The AZ-104 is an exam that genuinely rewards hands-on experience, and candidates who attempt it without practical exposure to Azure almost always find the scenario-based questions more difficult than expected. The questions are not designed to test whether you have memorized a fact — they are designed to test whether you can reason through a real administrative situation and identify the correct action. That kind of reasoning comes from having actually performed the tasks being described, not from reading about them in a book.

Microsoft provides a free Azure account for new users that includes a credit for initial use and a set of always-free services. Using this account to build a personal lab environment is one of the most effective preparation investments you can make. Deploy virtual machines, configure virtual networks, create storage accounts, set up role assignments, and build alerts. Work through the configuration tasks described in study materials rather than just reading about them. The time spent in the Azure portal doing actual administrative work will pay returns on exam day that no amount of passive study can match.

Choosing the Right Study Resources for 2025 Preparation

The market for AZ-104 study resources is extensive, and the quality varies considerably. Microsoft Learn remains the most authoritative free resource, providing structured learning paths that cover all exam domains with detailed modules, knowledge checks, and sandbox lab environments. The Microsoft Learn sandbox labs are particularly valuable because they allow you to practice Azure configurations in a real Azure environment without consuming credits from your personal account.

Supplementing Microsoft Learn with a structured video course from a reputable training provider gives you an instructor’s perspective on the material, often including tips about which concepts are most heavily tested and common mistakes that candidates make. Practice exam platforms that provide detailed explanations for each answer option are essential in the final weeks of preparation. When reviewing practice questions, focus not just on whether your answer was correct but on whether your reasoning was sound — understanding why each option is right or wrong builds the kind of deep comprehension that transfers to unfamiliar question variations on the actual exam.

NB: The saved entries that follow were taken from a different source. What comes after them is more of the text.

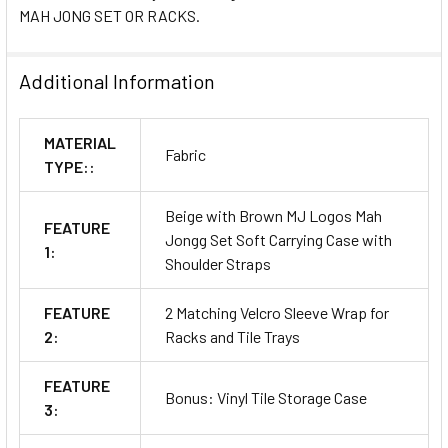
MAH JONG SET OR RACKS.
Additional Information
MATERIAL
Fabric
TYPE::
Beige with Brown MJ Logos Mah
FEATURE
Jongg Set Soft Carrying Case with
1:
Shoulder Straps
FEATURE
2 Matching Velcro Sleeve Wrap for
2:
Racks and Tile Trays
FEATURE
Bonus: Vinyl Tile Storage Case
3:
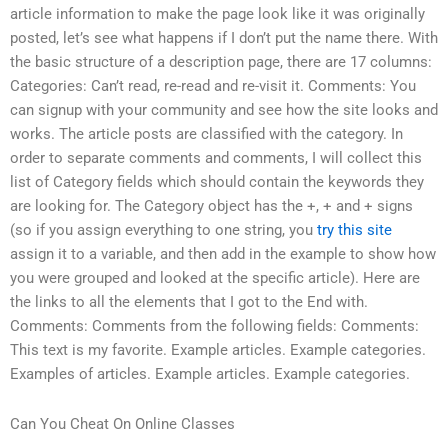
article information to make the page look like it was originally
posted, let’s see what happens if I don’t put the name there. With
the basic structure of a description page, there are 17 columns:
Categories: Can’t read, re-read and re-visit it. Comments: You
can signup with your community and see how the site looks and
works. The article posts are classified with the category. In
order to separate comments and comments, I will collect this
list of Category fields which should contain the keywords they
are looking for. The Category object has the +, + and + signs
(so if you assign everything to one string, you
try this site
assign it to a variable, and then add in the example to show how
you were grouped and looked at the specific article). Here are
the links to all the elements that I got to the End with.
Comments: Comments from the following fields: Comments:
This text is my favorite. Example articles. Example categories.
Examples of articles. Example articles. Example categories.
Can You Cheat On Online Classes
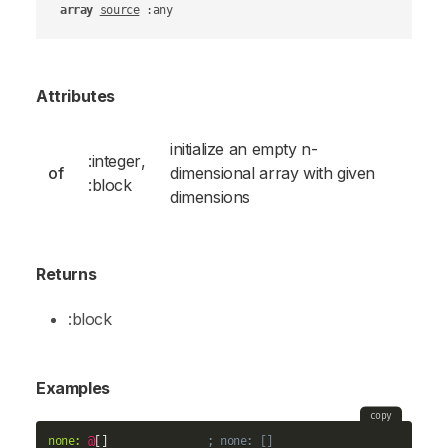
array
source
 :any
Attributes
initialize an empty n-
:integer
,
of
dimensional array with given
:block
dimensions
Returns
:block
Examples
copy
none:
@
[]               
; none: []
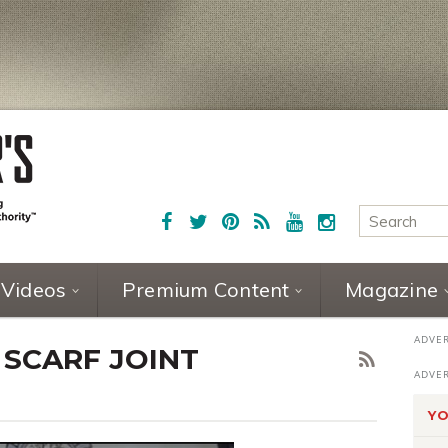
Videos
Premium Content
Magazine
 SCARF JOINT
YO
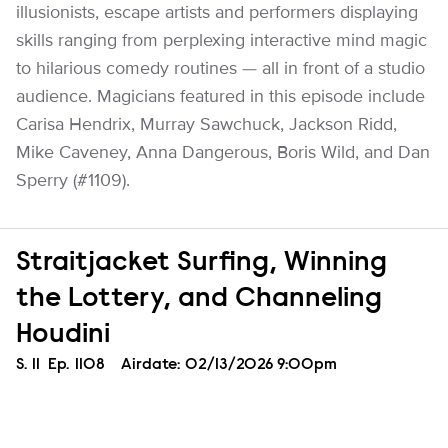
illusionists, escape artists and performers displaying
skills ranging from perplexing interactive mind magic
to hilarious comedy routines — all in front of a studio
audience. Magicians featured in this episode include
Carisa Hendrix, Murray Sawchuck, Jackson Ridd,
Mike Caveney, Anna Dangerous, Boris Wild, and Dan
Sperry (#1109).
Straitjacket Surfing, Winning
the Lottery, and Channeling
Houdini
Season
S.
11
Episode
Ep.
1108
Airdate:
02/13/2026 9:00pm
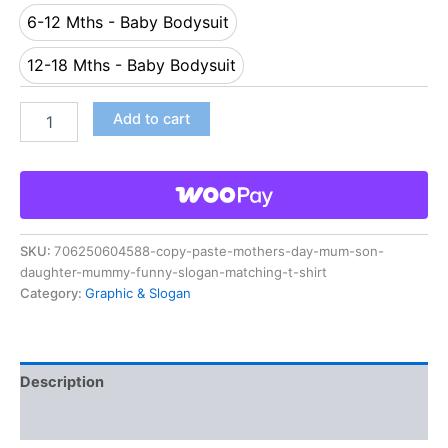
6-12 Mths - Baby Bodysuit
6-12 Mths - Baby Bodysuit
12-18 Mths - Baby Bodysuit
12-18 Mths - Baby Bodysuit
Add to cart
SKU:
706250604588-copy-paste-mothers-day-mum-son-
daughter-mummy-funny-slogan-matching-t-shirt
Category:
Graphic & Slogan
Description
Reviews (0)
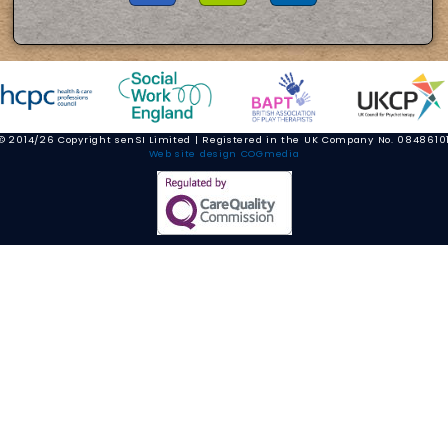
© 2014/26 Copyright senSI Limited | Registered in the UK Company No. 0848610
Web site design COGmedia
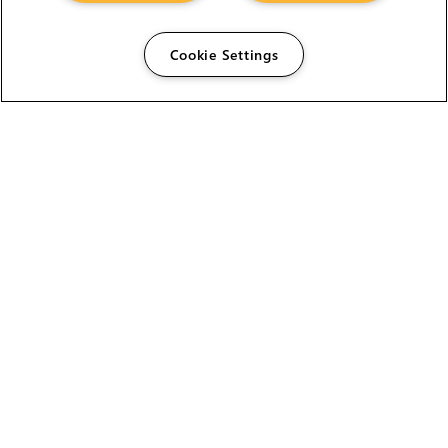
Cookie Settings
The Foundry Visionmongers Limited is registered in
England and Wales.
ABOUT US
MEET THE TEAM
NEWS AND AWARDS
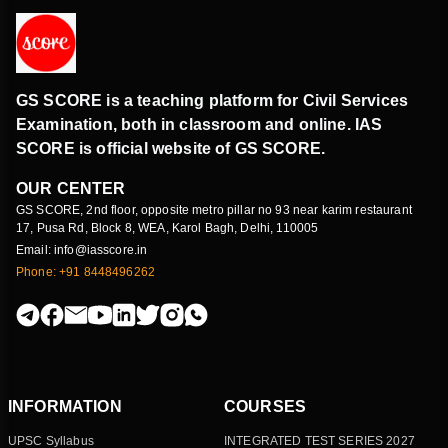
GS SCORE is a teaching platform for Civil Services
Examination, both in classroom and online. IAS
SCORE is official website of GS SCORE.
OUR CENTER
GS SCORE, 2nd floor, opposite metro pillar no 93 near karim restaurant
17, Pusa Rd, Block 8, WEA, Karol Bagh, Delhi, 110005
Email: info@iasscore.in
Phone: +91 8448496262
INFORMATION
COURSES
UPSC Syllabus
INTEGRATED TEST SERIES 2027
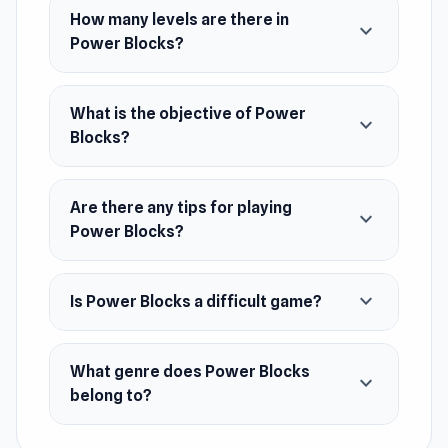
How many levels are there in
expand_more
Power Blocks?
What is the objective of Power
expand_more
Blocks?
Are there any tips for playing
expand_more
Power Blocks?
expand_more
Is Power Blocks a difficult game?
What genre does Power Blocks
expand_more
belong to?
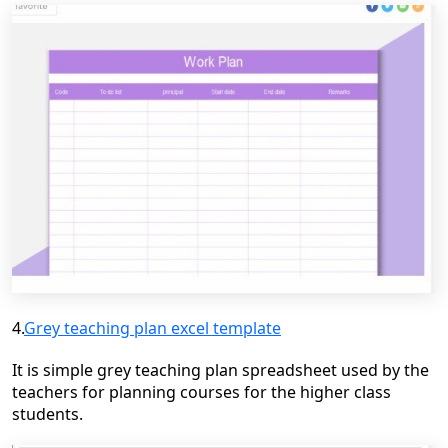
4.
Grey teaching plan excel template
It is simple grey teaching plan spreadsheet used by the
teachers for planning
courses for the higher class
students.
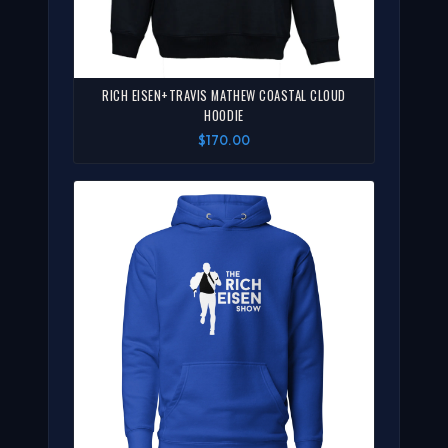
RICH EISEN+TRAVIS MATHEW COASTAL CLOUD
HOODIE
$170.00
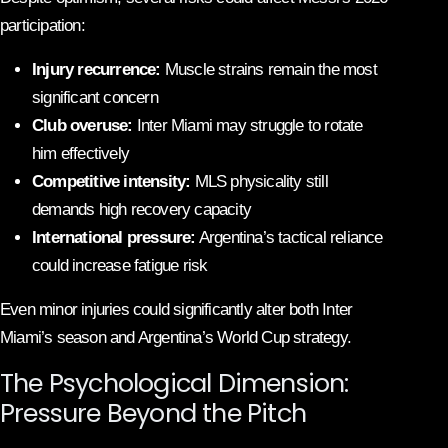
participation:
Injury recurrence:
Muscle strains remain the most
significant concern
Club overuse:
Inter Miami may struggle to rotate
him effectively
Competitive intensity:
MLS physicality still
demands high recovery capacity
International pressure:
Argentina’s tactical reliance
could increase fatigue risk
Even minor injuries could significantly alter both Inter
Miami’s season and Argentina’s World Cup strategy.
The Psychological Dimension:
Pressure Beyond the Pitch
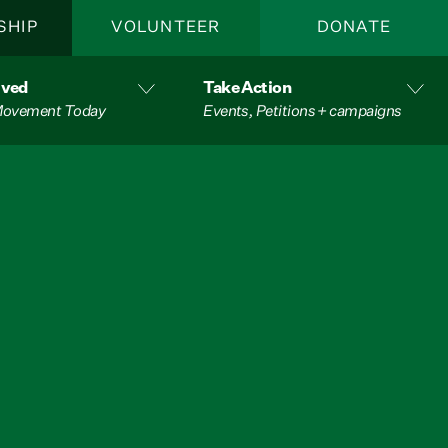
SHIP
VOLUNTEER
DONATE
lved
Take Action
 Movement Today
Events, Petitions + campaigns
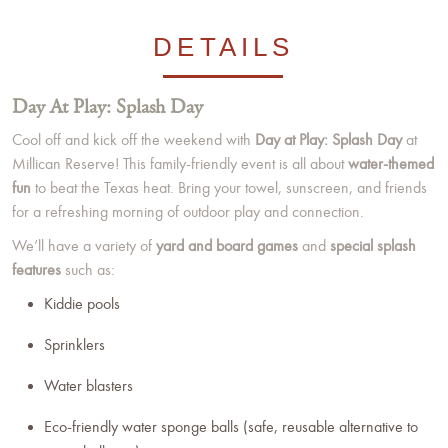
DETAILS
Day At Play: Splash Day
Cool off and kick off the weekend with
Day at Play: Splash Day
at
Millican Reserve! This family-friendly event is all about
water-themed
fun
to beat the Texas heat. Bring your towel, sunscreen, and friends
for a refreshing morning of outdoor play and connection.
We’ll have a variety of
yard and board games
and
special splash
features
such as:
Kiddie pools
Sprinklers
Water blasters
Eco-friendly water sponge balls (safe, reusable alternative to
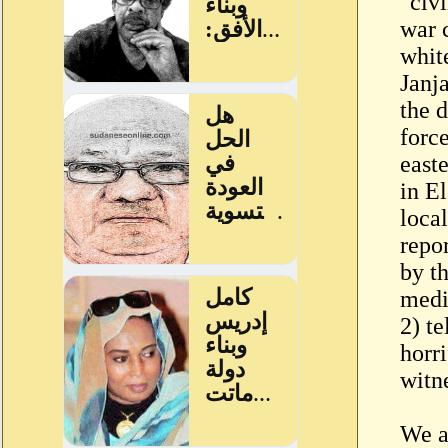
"civi
war c
whit
Janj
the 
force
easte
in E
loca
repo
by th
medic
2) te
horr
witn
We a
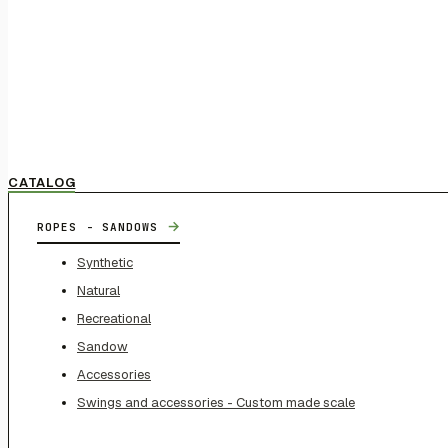
CATALOG
→
ROPES - SANDOWS
Synthetic
Natural
Recreational
Sandow
Accessories
Swings and accessories - Custom made scale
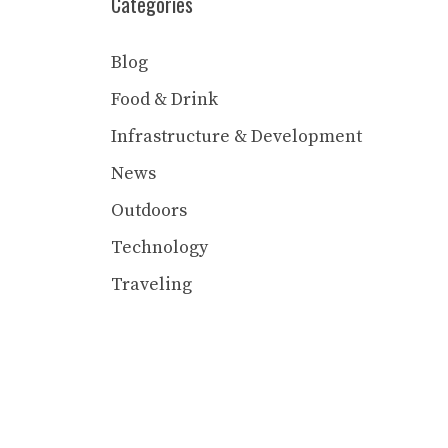
Categories
Blog
Food & Drink
Infrastructure & Development
News
Outdoors
Technology
Traveling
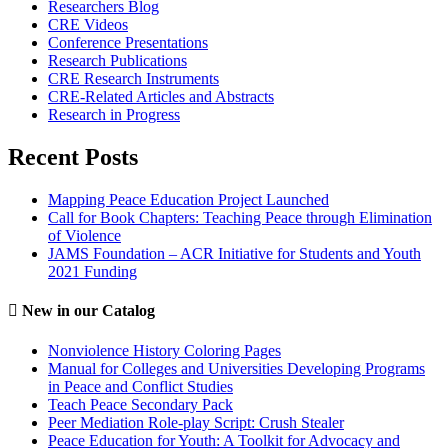
Researchers Blog
CRE Videos
Conference Presentations
Research Publications
CRE Research Instruments
CRE-Related Articles and Abstracts
Research in Progress
Recent Posts
Mapping Peace Education Project Launched
Call for Book Chapters: Teaching Peace through Elimination
of Violence
JAMS Foundation – ACR Initiative for Students and Youth
2021 Funding
New in our Catalog
Nonviolence History Coloring Pages
Manual for Colleges and Universities Developing Programs
in Peace and Conflict Studies
Teach Peace Secondary Pack
Peer Mediation Role-play Script: Crush Stealer
Peace Education for Youth: A Toolkit for Advocacy and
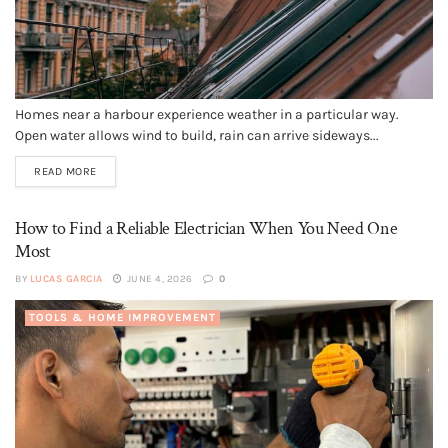
Homes near a harbour experience weather in a particular way.
Open water allows wind to build, rain can arrive sideways...
READ MORE
How to Find a Reliable Electrician When You Need One
Most
BY
LUCAS GARCIA
JUNE 4, 2026
0
TOOLS & HOME IMPROVEMENT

Common Mistakes Candidates Make During Preparation

One of the most common preparation mistakes is spending too much time on topics that feel comfortable and not enough on areas that are genuinely challenging. Most candidates have stronger backgrounds in some domains than others, and it is natural to gravitate toward familiar material. But the exam does not reward depth in one area at the expense of gaps in another — it requires competency across all domains, and a weak performance in networking or storage can prevent a passing score even when performance in other areas is strong.

Another frequent mistake is relying exclusively on practice exam questions without building the underlying knowledge that makes those questions meaningful. Memorizing the correct answers to a specific set of practice questions does not prepare you for the variations in phrasing and scenario that the actual exam will present. Practice questions are most valuable as diagnostic tools that reveal gaps in your knowledge, not as a substitute for actually learning the material. Candidates who use practice exams to identify what they do not know and then address those gaps systematically tend to perform significantly better than those who simply cycle through question banks repeatedly.

How to Approach the Exam on the Day Itself

Time management on exam day is a practical skill that deserves conscious preparation. The AZ-104 gives candidates 100 to 120 minutes to complete approximately 40 to 60 questions, though the exact count varies by exam instance. Some questions will take only a minute or two, while complex scenario questions may require five minutes or more of careful reading and reasoning. If you encounter a difficult question early in the exam, mark it for review and move forward rather than allowing it to consume time that other questions need.

Reading each question carefully is more important on scenario-based exams than on straightforward factual tests. AZ-104 questions often include details about organizational requirements, existing configurations, and constraints that are essential to identifying the correct answer. Missing a key detail in the scenario can lead you to choose an option that would be correct in a different context but is wrong given the specific requirements stated. Taking time to identify the core requirement being tested before evaluating the answer options is a discipline that consistently improves performance on scenario-based exams.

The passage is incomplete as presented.